In the present study, the risk of reticulocytosis decreased with increasing BMI. This is an unexpected result. There has been no study of the association between BMI and reticulocytosis. There are several studies [25–27] about the association between BMI and anemia, but no studies were found to corroborate our results. Further studies are needed to evaluate BMI and reticulocytosis.
There are some limitations of this study. First, it was unable to confirm all chemical compounds potentially affecting hematopoiesis in the exposure group. We could not directly measure the working environment and examine all MSDS for substances used in the workplace because the printing plant had moved abroad at the time of the study. Consequently, there was no way to reaffirm data, and it was impossible to use MSDS directly to confirm all solvent compositions. The dedicated print workers were expected to have the highest solvent exposure, but we could not differentiate the dedicated workers from other process workers. Second, the information of the subjects was limited because the present study was conducted using health examination data. No record was found for overall drug history, infection history, and menstrual cycle. Screen printing work needs venerable skilled workers, so many of them may have a work history in the same field. Consequently, it is necessary to confirm past occupational history as well as current occupational history for the cumulative chemical exposure. However, it was impossible to confirm this information through counseling or additional questionnaires. The exposure group included 10 foreign workers with unidentified nationality, while all subjects were Korean in the control group. Due to race and genetic polymorphisms, it is possible to have different toxic effects of BE and EE, which could affect reticulocytosis. No study was found examining the effects of race on reticulocytes, and we were unable to adjust for race differences. Third, there was sex ratio difference between the exposed group and control group despite of no statistical significance. We tried to correct the sex ratio with stratification analysis, but it could not be performed with a small number of subjects, which might be limitation of this study. Finally, this was a cross-sectional study. Since we did not know basal reticulocyte counts before the workers started at the factory, the temporal relationship was ambiguous, and it was only possible to identify an association between the printing process and reticulocytosis. Although differences were found, it is difficult to distinguish a causal-effect relationship between occupational exposures to BE and EE, and reticulocytosis.

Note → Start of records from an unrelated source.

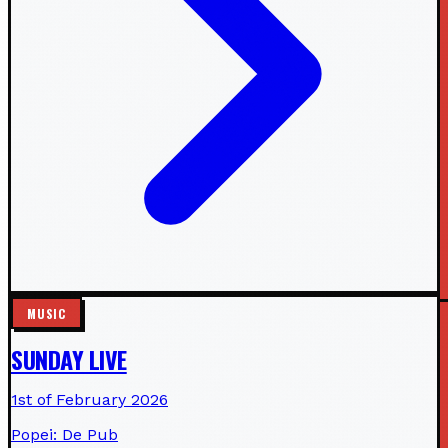
MUSIC
SUNDAY LIVE
1st of February 2026
Popei: De Pub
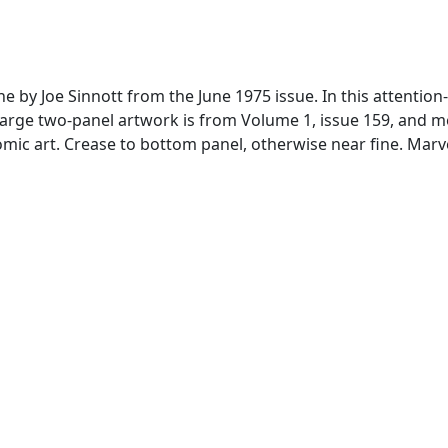
 done by Joe Sinnott from the June 1975 issue. In this atten
Large two-panel artwork is from Volume 1, issue 159, and me
mic art. Crease to bottom panel, otherwise near fine. Mar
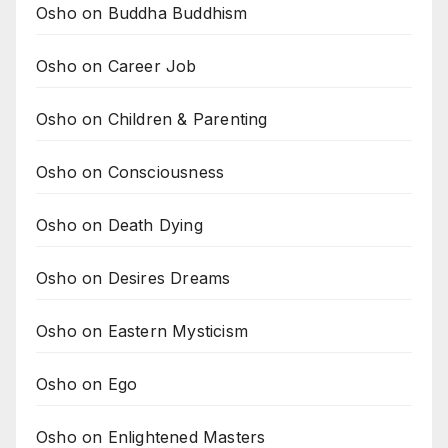
Osho on Buddha Buddhism
Osho on Career Job
Osho on Children & Parenting
Osho on Consciousness
Osho on Death Dying
Osho on Desires Dreams
Osho on Eastern Mysticism
Osho on Ego
Osho on Enlightened Masters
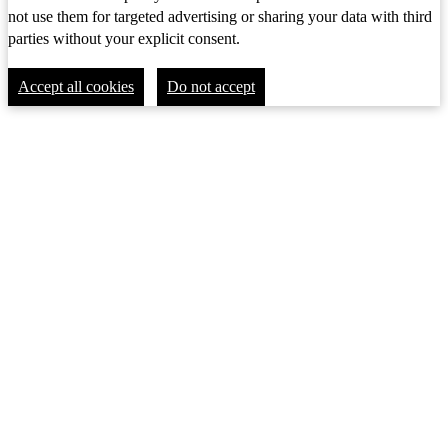
not use them for targeted advertising or sharing your data with third
parties without your explicit consent.
Accept all cookies
Do not accept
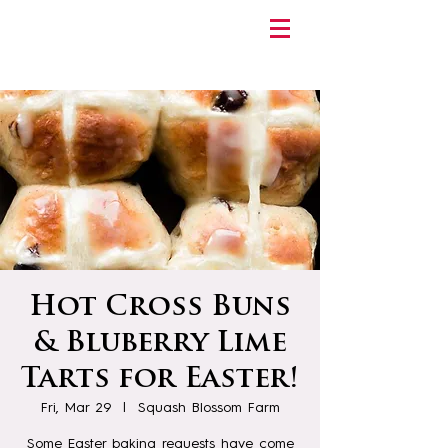
Hot Cross Buns
& Bluberry Lime
Tarts for Easter!
Fri, Mar 29
  |  
Squash Blossom Farm
Some Easter baking requests have come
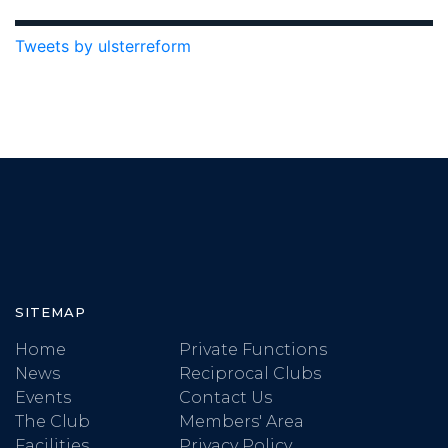
Tweets by ulsterreform
SITEMAP
Home
Private Functions
News
Reciprocal Clubs
Events
Contact Us
The Club
Members' Area
Facilities
Privacy Policy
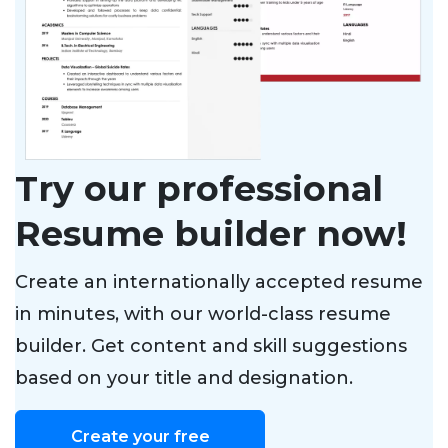
Try our professional
Resume builder now!
Create an internationally accepted resume
in minutes, with our world-class resume
builder. Get content and skill suggestions
based on your title and designation.
Create your free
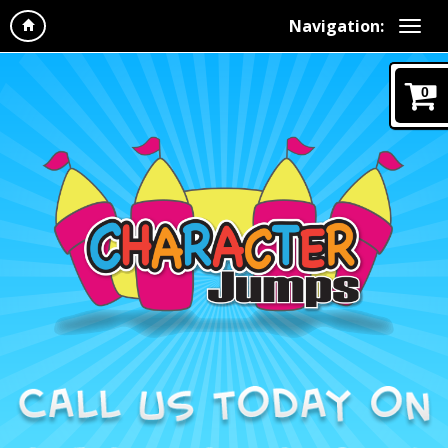
Navigation:
0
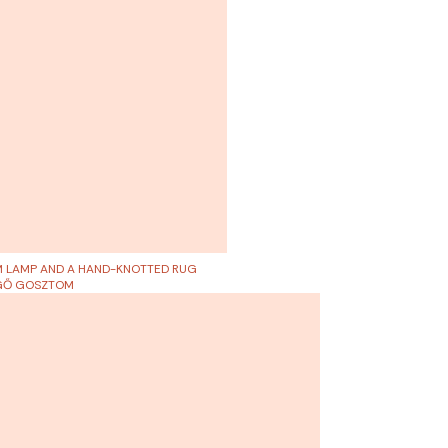
M LAMP AND A HAND-KNOTTED RUG
RGŐ GOSZTOM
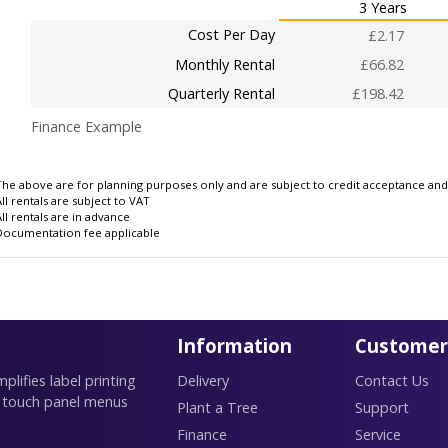
3 Years
Cost Per Day
£2.17
Monthly Rental
£66.82
Quarterly Rental
£198.42
Finance Example
The above are for planning purposes only and are subject to credit acceptance and i
All rentals are subject to VAT
All rentals are in advance
Documentation fee applicable
Information
Customer
lifies label printing
Delivery
Contact Us
 touch panel menus
Plant a Tree
Support
Finance
Service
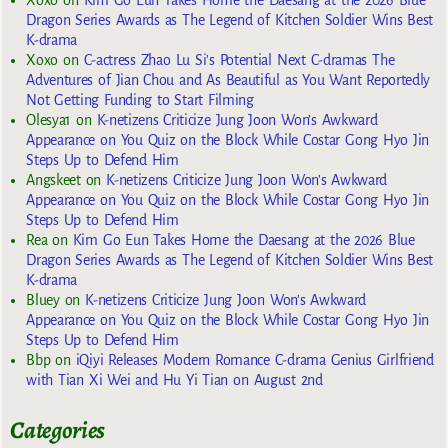
Xoxo
on
Kim Go Eun Takes Home the Daesang at the 2026 Blue
Dragon Series Awards as The Legend of Kitchen Soldier Wins Best
K-drama
Xoxo
on
C-actress Zhao Lu Si’s Potential Next C-dramas The
Adventures of Jian Chou and As Beautiful as You Want Reportedly
Not Getting Funding to Start Filming
Olesya1
on
K-netizens Criticize Jung Joon Won’s Awkward
Appearance on You Quiz on the Block While Costar Gong Hyo Jin
Steps Up to Defend Him
Angskeet
on
K-netizens Criticize Jung Joon Won’s Awkward
Appearance on You Quiz on the Block While Costar Gong Hyo Jin
Steps Up to Defend Him
Rea
on
Kim Go Eun Takes Home the Daesang at the 2026 Blue
Dragon Series Awards as The Legend of Kitchen Soldier Wins Best
K-drama
Bluey
on
K-netizens Criticize Jung Joon Won’s Awkward
Appearance on You Quiz on the Block While Costar Gong Hyo Jin
Steps Up to Defend Him
Bbp
on
iQiyi Releases Modern Romance C-drama Genius Girlfriend
with Tian Xi Wei and Hu Yi Tian on August 2nd
Categories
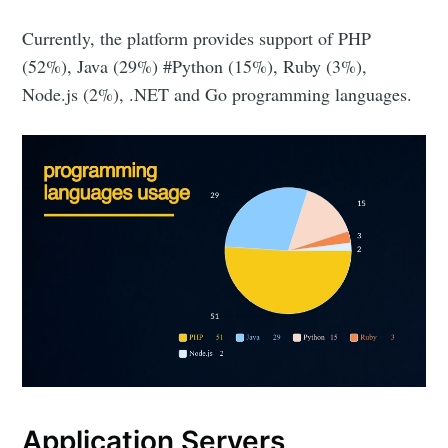
Currently, the platform provides support of PHP
(52%), Java (29%) #Python (15%), Ruby (3%),
Node.js (2%), .NET and Go programming languages.
Application Servers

Despite such limitations, the present study has some strengths. First, several previous epidemiological studies have examined the effects of single exposure to either BE or EE on human health. This is, however, the first study to examine the effects of simultaneous exposures to BE and EE on human health. Second, we used special health examination data, and the test items were standardized. Therefore, data on the test items of other print workers exposed to the same hazardous substances can be obtained, and a prospective research design is possible in the future.
Conclusions
In conclusion, occupational exposure to solvents containing BE and EE was significantly associated with reticulocytosis compared to that of the control group. This study had limitation, however, that not to exclude all other factors affecting reticulocytosis. Therefore, Well-designed, prospective studies need to be conducted to clarify the cause-effect relationship. Additionally, preventive measures should be implemented for workers in the printing process. It is necessary to monitor reticulocytosis persistently with single or combined exposure of BE or EE.